Every year the Desert Foothills Land Trust in Arizona runs a photo competition open to both professionals and amateurs. The goal is to promote preservation of the native desert beauty, flora, fauna, and landscape. The 2014 winner in the amateur category, receiving the People’s Choice Award, was Tammy Manganelli from New River. Her award winning photo is reproduced above with her gracious permission. You can click on it to see a larger version.

Here’s the EXIF data: Nikon D610 + 70-300mm lens, ¼s, f3.5, ISO 100.

When I first saw that striking image, my initial impression was that it showed a relatively rare meteorological phenomenon known as a fallstreak hole. There’s many examples you can see online. Check out the results of this Google Image search. You can see why they’re called fallstreak holes — they appear as a nearly circular “hole” in a cloud, and in many cases you see streaks falling from the hole. Those streaks consist of either ice crystals or rain. Manganelli’s photo shows what appears to be mostly rain, but there’s probably some ice crystals in there too.

The strange appearance of fallstreak holes often leads to claims of UFOs and secret government tests being the cause. See my Feb 22,2015 post Burning A Hole Through A Cloud. But there’s a simple natural mechanism at work here.
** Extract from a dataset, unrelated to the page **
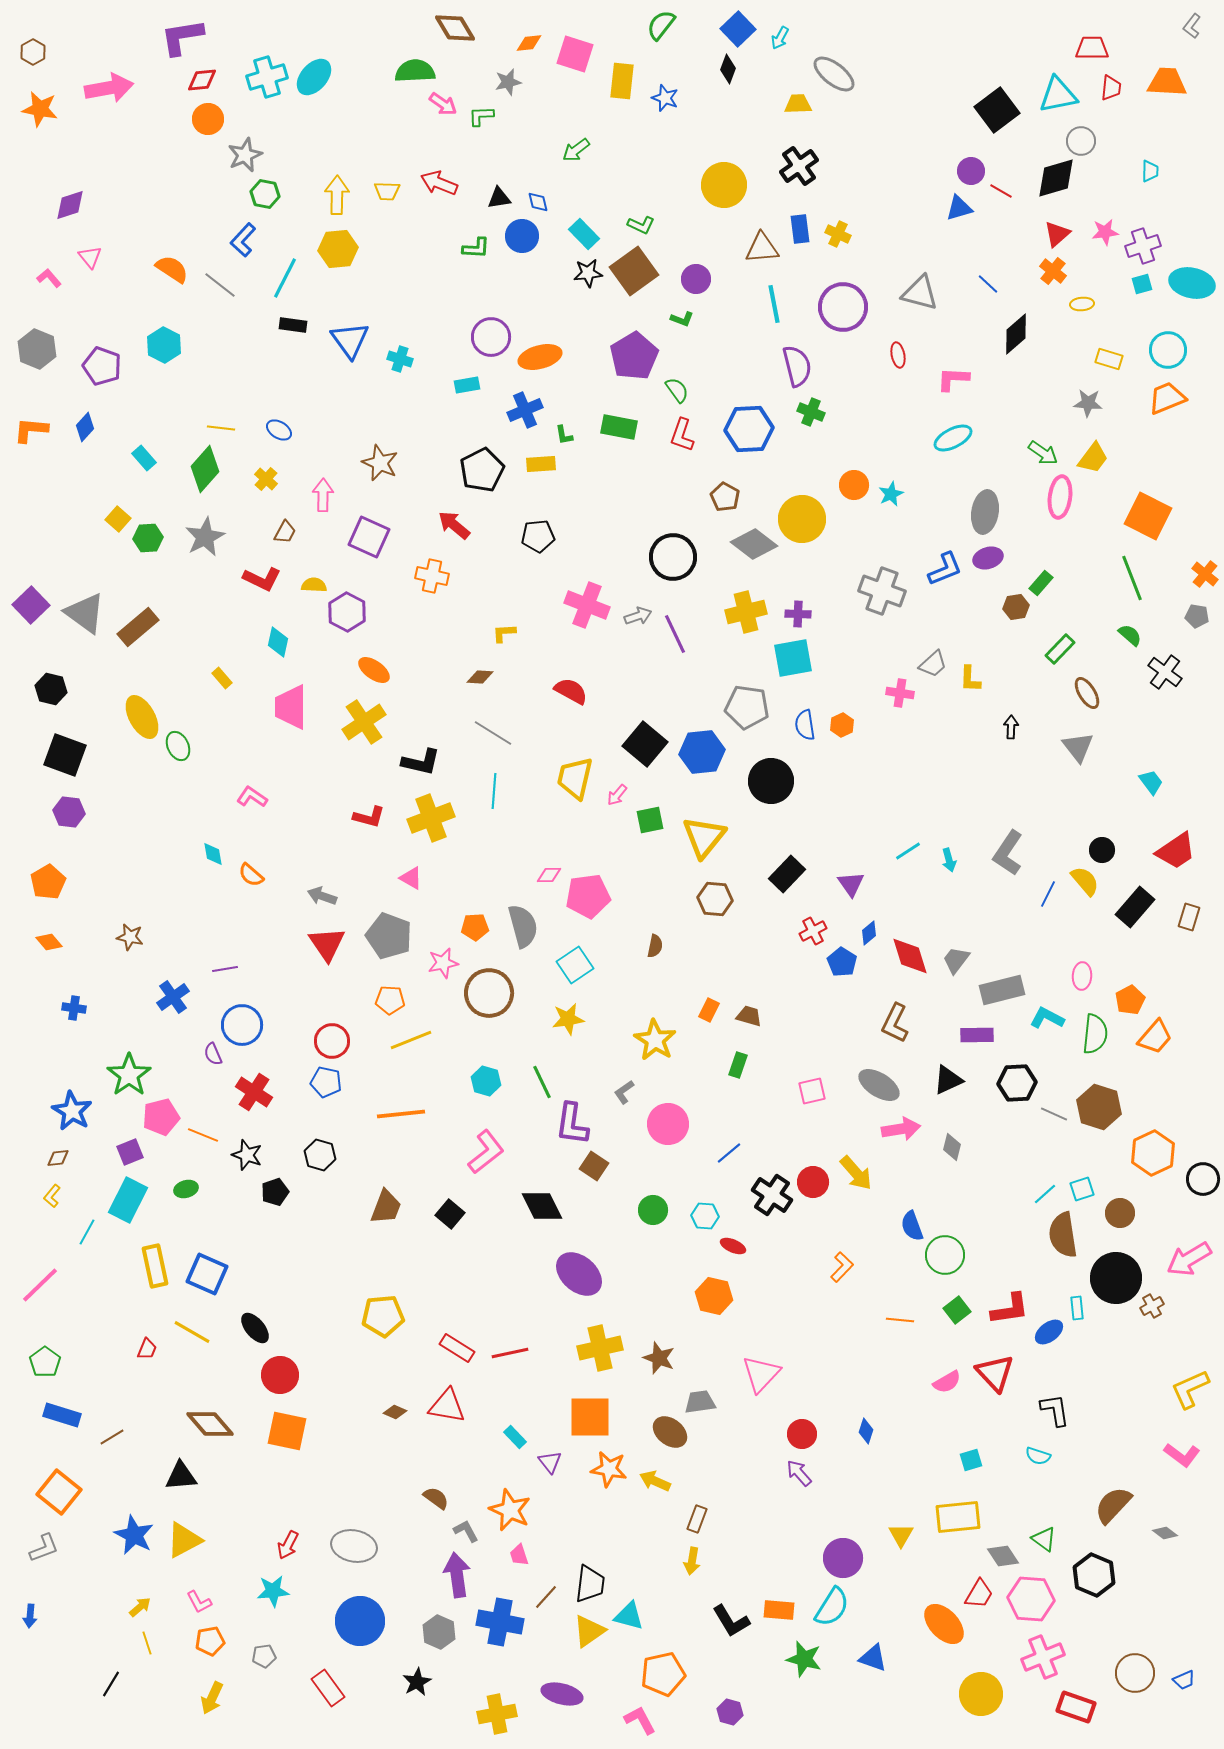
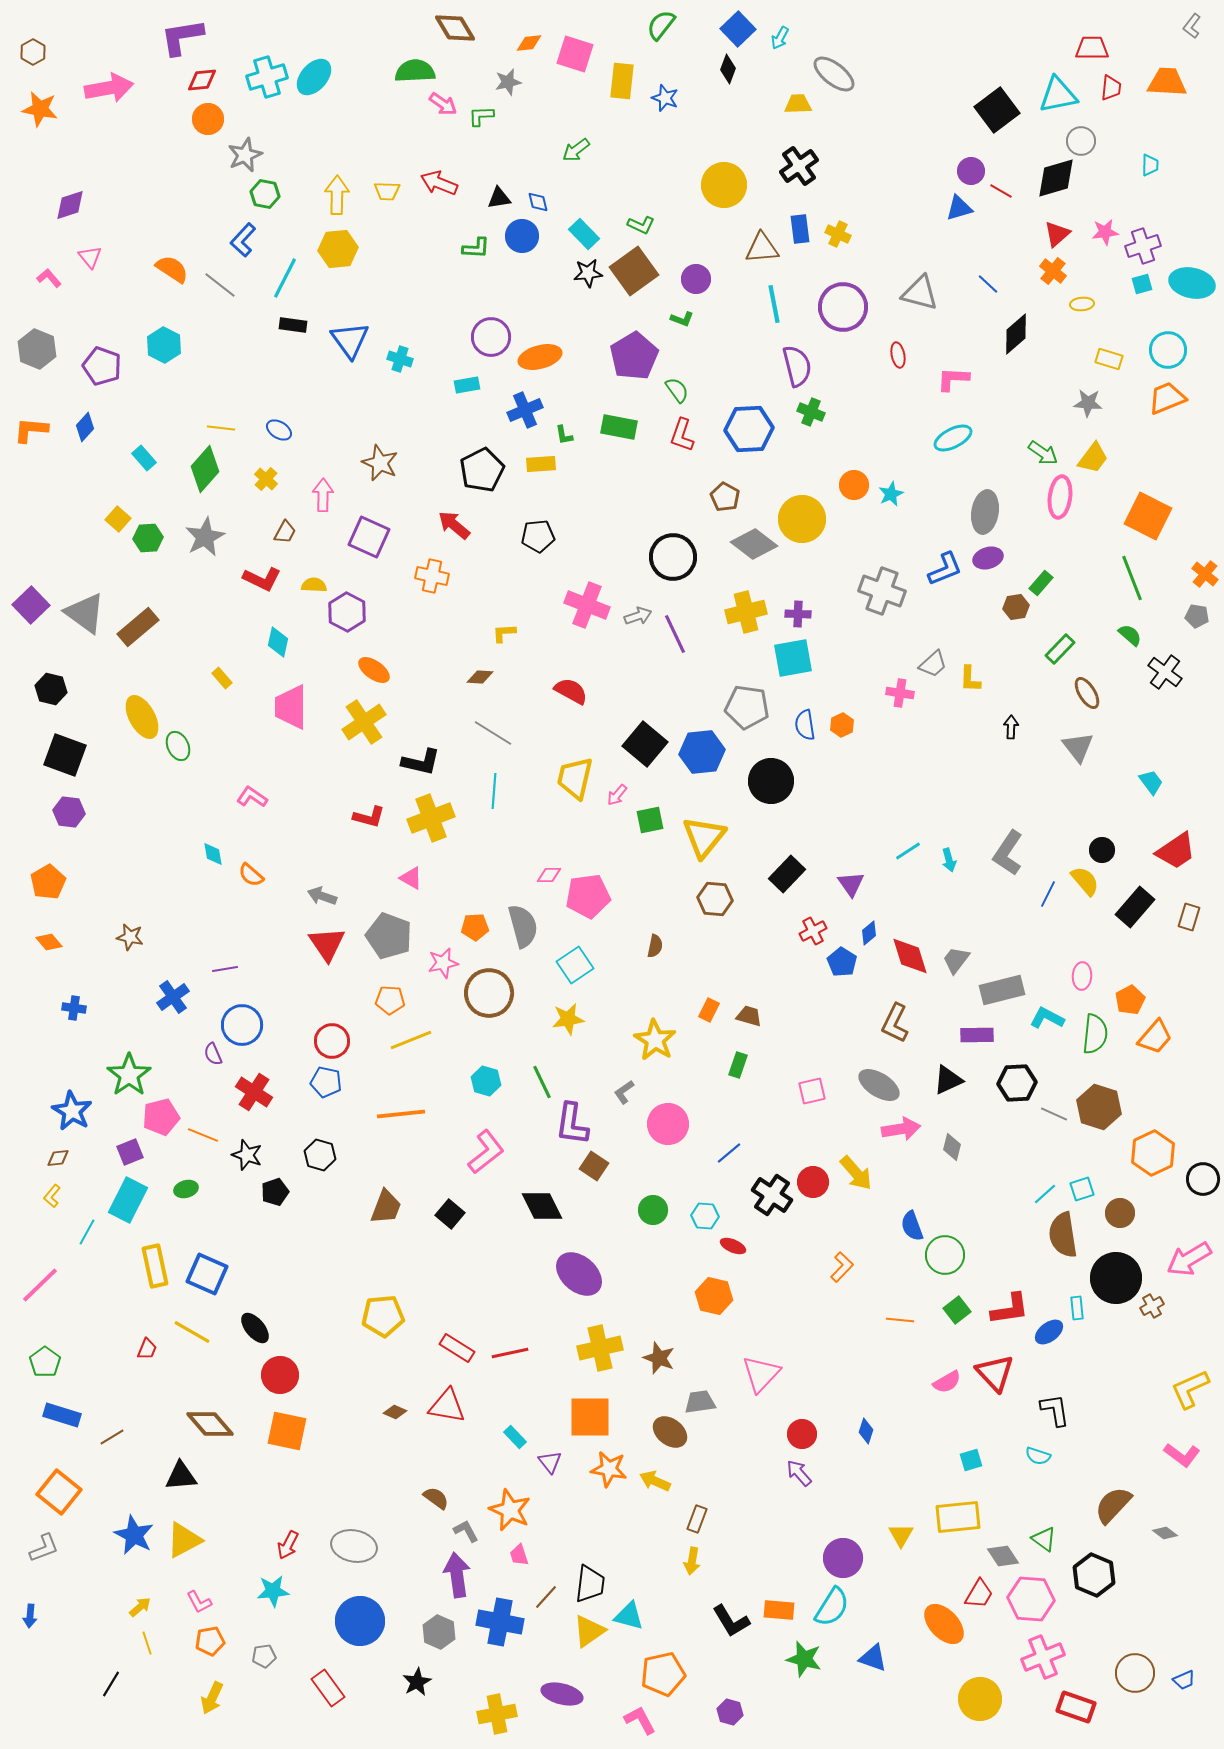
cyan trapezoid at (1150, 171): moved 6 px up
yellow circle at (981, 1694): moved 1 px left, 5 px down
Before I explain the science behind Manganelli’s photo, it might help to review just what a cloud is. Water vapor is invisible. In its gaseous state, H2O is essentially transparent. But even under clear sunny skies, there’s literally tons of water vapor floating in the air overhead. But when that water vapor condenses into a liquid state, forming microscopic droplets that can also float in the air, those droplets scatter “white” light from the Sun and appear as a cloud.

You might wonder, since water has to be heated to 100°C (212°F) to change its phase from liquid to gas, how all that water vapor can be in the air at normal atmospheric temperatures. The hottest air temperature ever recorded was “only” 56.7°C (134°F) at Death Valley, Nevada in 1913. And that was near the surface — generally, temperature decreases with altitude.

The answer comes from the kinetic theory of gases (KT) The math is complicated, but the implications are easy to grasp. Most people are aware that air is made of tiny gas particles: nitrogen (N2) molecules, which account for 78% of Earth’s atmosphere, and oxygen (O2) molecules for another 21%. The remaining 1% is a mix of other gases.

But within 1% mix is a considerable amount of gaseous H2O, aka water vapor. The amount ranges between 0.001-0.005% (strongly depending on location). That might not seem like much, but it works out to an estimated total on the order of 1016 kg (1013 tons). What keeps all that water up there at below-boiling temperatures? KT provides the answer.

What we call temperature is an indirect measure of the average speed of the particles in a gas. At the standard ambient temperature in Earth’s atmosphere (25°C), that average speed = 400 m/s (900 mph). But those particles are moving in random directions, so we don’t feel any 400 m/s wind. And 400 m/s is just the average speed. KT tells us there will be particles moving considerably faster and slower than the average.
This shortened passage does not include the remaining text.